May be empty è lo spazio in cui si muovono i pensieri. Scorrono al ritmo marcato dalle clave. Il buio maschera la verità, la luce mostra l’illusione. La concentrazione riempie il vuoto che precede l’atto creativo. May be empty è l’istante presente in cui avvengono le decisioni. La giocoleria decodifica il pensiero e lo trasforma in azione.
May be empty è la domanda sussurrata all’orecchio dello spettatore. È accaduto davvero?

“May be empty” si sviluppa in uno spazio vuoto. Poco alla volta le clave lo riempiono ridisegnandolo. Il vuoto stesso diviene metafora dello spazio mentale in cui avviene la creazione, in un flusso di pensieri e azioni che si sviluppano in maniera tanto irrazionale quanto intima, davanti allo spettatore chiamato ad assistere ad un atto creativo privato.

con Carole Madella
regia Roberta Castelluzzo
disegno luci Giovanni Modonesi
produzione Compagnia Materiaviva

Spectacle accueilli dans le cadre des Résidences Ponctuelles de l’Espace Catastrophe // Centre International de Création des Arts du Cirque (BE).

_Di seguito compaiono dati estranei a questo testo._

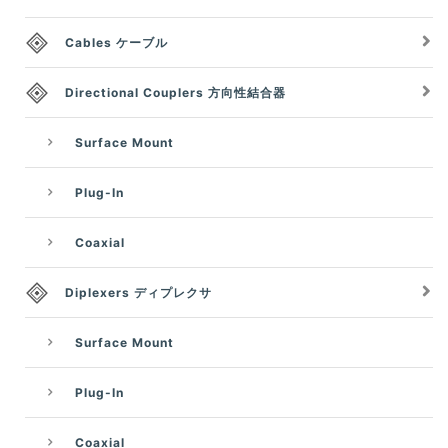
Cables ケーブル
Directional Couplers 方向性結合器
Surface Mount
Plug-In
Coaxial
Diplexers ディプレクサ
Surface Mount
Plug-In
Coaxial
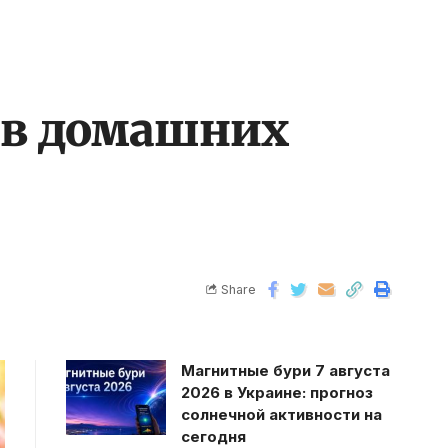
 в домашних
Share
Магнитные бури 7 августа
2026 в Украине: прогноз
солнечной активности на
сегодня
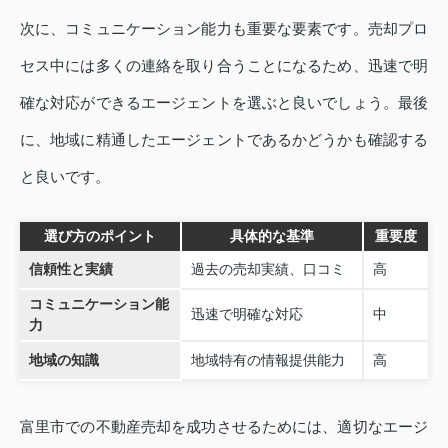
次に、コミュニケーション能力も重要な要素です。売却プロ
セス中には多くの連絡を取り合うことになるため、迅速で明
確な対応ができるエージェントを選ぶと良いでしょう。最後
に、地域に精通したエージェントであるかどうかも確認する
と良いです。
選び方のポイント
具体的な基準
重要度
信頼性と実績
過去の売却実績、口コミ
高
コミュニケーション能
迅速で明確な対応
中
力
地域の知識
地域特有の情報提供能力
高
富里市での不動産売却を成功させるためには、適切なエージ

01 dicembre ore 21.00 – 02 dicembre ore 18.00
Teatro Furio Camillo
via Camilla, 44 – 00181 Roma (Metro ‘A’ Furio Camillo)
Biglietto per singolo spettacolo € 13,00
Info e prenotazioni: 0697616026
www.teatrofuriocamillo.it

Carole Madella
Giocoliera, artista di strada ed insegnante di piccolo circo. Laureata in Scienze dello Sviluppo e della Cooperazione Internazionale con un focus sul circo sociale africano. Dal 2015 collabora con il Fekat Circus in Etiopia coordinando attività di circo sociale e organizzando le prime edizioni dell’African Circus Arts Festival.
Studia arti circensi presso la scuola Circo Maximo di Roma. Incentra la sua formazione artistica sulla giocoleria. Tra i suoi maestri: Giacomo Costantini e Fabiana Ruiz Diaz (Compagnia El Grito), Lorenzo Crivellari, Maurizio Fabbri, Endika Salazar, Sean Gandini, Kati Ylä-Hokkala, Javier Jimenez, Jean Meningault, Stefan Sing, Antonhy Trahair e Shay Wapniaz.